The orchestrator merges each provider's `data` dict into
`email.analysis_context["<stage-name>"]["providers"]["<provider-id>"]`,
where downstream analyzers can read it via `email.ctx.provider(...)`.

## Knowledge Store

The Knowledge Store is the platform's RAG layer: context providers
deposit tagged documents, analyzers fetch them on demand.
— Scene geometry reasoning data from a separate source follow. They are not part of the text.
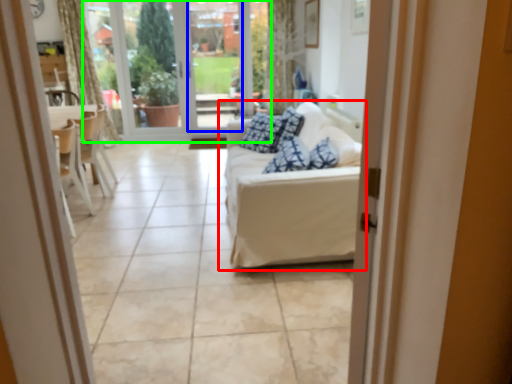 Question: Based on their relative distances, which object is nearer to studio couch (highlighted by a red box)? Choose from window screen (highlighted by a blue box) and bay window (highlighted by a green box).

Choices:
 (A) window screen
 (B) bay window

Answer: (A) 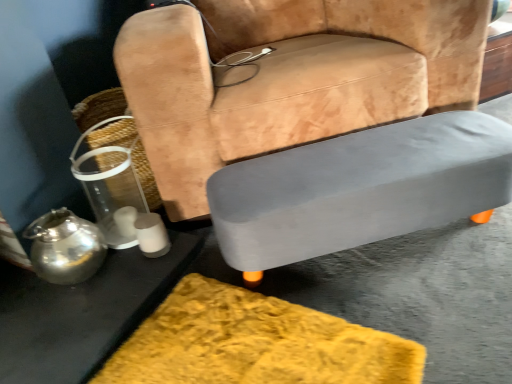 I want to click on vacant space to the left of shiny metallic teapot at lower left, so 18,297. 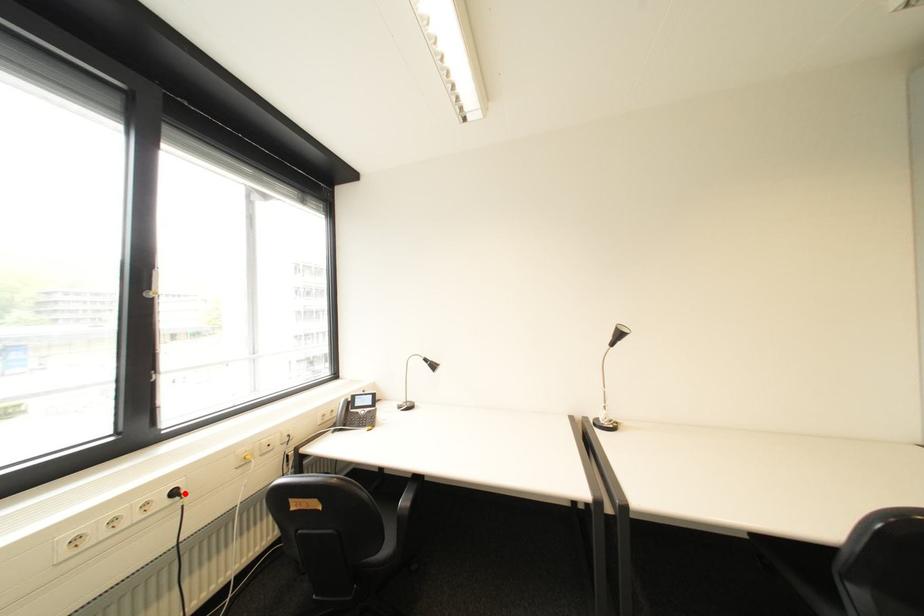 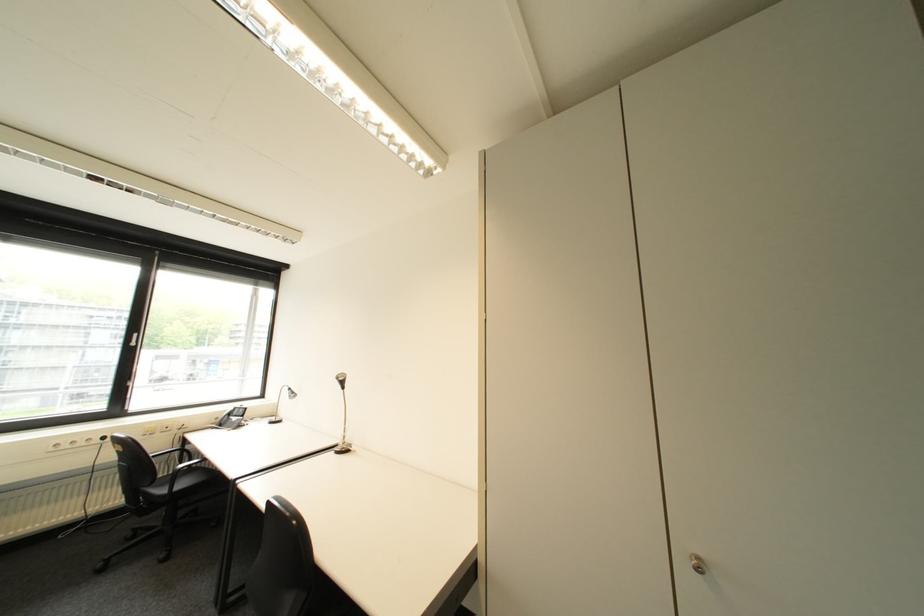 Find the pixel in the second image that matches the highlighted location in the first image.

(114, 439) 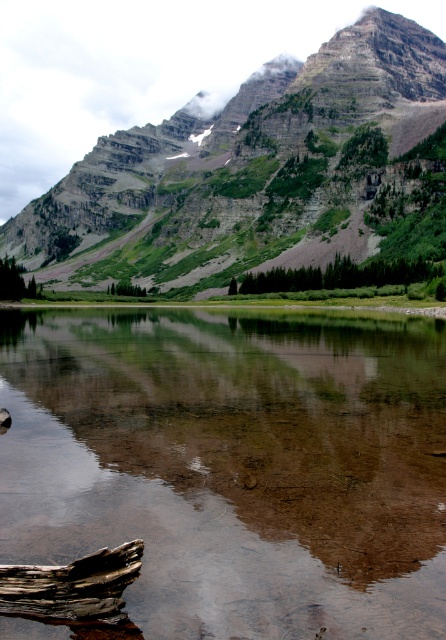 Question: Estimate the real-world distances between objects in this image. Which object is farther from the brown wood log at lower left?

Choices:
 (A) green matte tree at center
 (B) green leafy trees at center

Answer: (A)

Question: Can you confirm if clear water at center is bigger than brown wood log at lower left?

Choices:
 (A) no
 (B) yes

Answer: (B)

Question: Can you confirm if clear water at center is thinner than green leafy tree at lower left?

Choices:
 (A) yes
 (B) no

Answer: (B)

Question: Which point appears closest to the camera in this image?

Choices:
 (A) (304, 289)
 (B) (116, 355)
 (C) (12, 572)
 (D) (16, 300)

Answer: (C)

Question: Observing the image, what is the correct spatial positioning of green leafy trees at center in reference to green leafy tree at lower left?

Choices:
 (A) right
 (B) left

Answer: (A)

Question: Which is nearer to the clear water at center?

Choices:
 (A) green leafy tree at lower left
 (B) green leafy trees at center

Answer: (B)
Neither side
references the other — they share only the tag vocabulary.

```python
from spot_sdk import KnowledgeClient, KnowledgeDocument, KnowledgeTag, chunk_text
```

### Ingestion (providers)

Upsert is idempotent on `id`. Use stable deterministic ids so re-syncs
replace rather than duplicate.

```python
kb = KnowledgeClient(
    url=os.environ["SPOT_KNOWLEDGE_URL"],        # injected by installer
    api_key=os.environ["SPOT_INTERNAL_API_KEY"], # idem
)

await kb.bulk_upsert([
    KnowledgeDocument(
        id=f"employee:{e.email}",
        content=f"{e.name}, {e.title}, {e.department}",
        tags=[KnowledgeTag.EMPLOYEE, *([KnowledgeTag.EXECUTIVE] if e.is_exec else [])],
        metadata={"email": e.email, "title": e.title},
        source="provider-employee-dir",
    )
    for e in employees
])
```

For long content use `chunk_text(body, max_chars=2000, overlap=200)`
and upsert each chunk with `metadata["parent_id"]` set to the source
doc id.

### Consumption (analyzers)

```python
kb = KnowledgeClient.for_analysis(email)  # reads SPOT_KNOWLEDGE_URL +
                                          # email.retrieval_limits
docs = await kb.fetch(tags="employee+executive", text=email.sender, top_k=3)
```

Tag-expression syntax: `a`, `a+b` (AND), `a|b` (OR), `a+b|c`
(`(a AND b) OR c`). `+` binds tighter than `|`. Empty or `None` means
no tag filter.

Workflow-declared `retrieval_limits` (stage-level caps on `top_k` and
`min_score`) are enforced transparently by `for_analysis()` — the
analyzer doesn't need to know about them.

### Testing

```python
from spot_sdk.testing.fake_knowledge_client import FakeKnowledgeClient

kb = FakeKnowledgeClient()
await kb.upsert(KnowledgeDocument(id="e:a", content="Alice", tags=["employee"]))
assert (await kb.fetch(tags="employee", text="Alice"))[0].id == "e:a"
```

## Available Models

### Analyzer Service (`spot_sdk.analyzer`)
- `Email` - Email data structure
- `EmailHeader` - Email header fields
- `Attachment` - Email attachment
- `AnalysisResult` - Analysis results
- `AnalysisIndicator` - Phishing indicators
- `ThreatLevel` - Threat level enum

### API Gateway (`spot_sdk.api_gateway`)
- `AnalysisRequest` - Analysis request
- `AnalysisResponse` - Analysis response
- `ConfigRequest` - Configuration request
- `ConfigResponse` - Configuration response

### Workflow (`spot_sdk.workflow`)
- `Workflow`, `WorkflowStage`
- `AnalyzerConfig`, `ContextProviderConfig`
- `RetryConfig`, `FailureStrategy`

### Plugin vocabulary (`spot_sdk.plugin`)
- `PluginKind` - `ANALYZER` | `CONTEXT_PROVIDER`

### Enrichment (`spot_sdk.enrichment`)
- `EnrichmentResult` - Returned by context providers from `/internal/enrich`

## Requirements

- Python 3.11+
- pydantic >= 2.0.0
- httpx >= 0.25.0
- typing-extensions >= 4.8.0

## Development

This SDK is automatically generated from OpenAPI specifications. 
Do not modify generated files directly - update the OpenAPI specs instead.

## Version

Current version: 1.0.0

Generated from SPOT Contracts repository.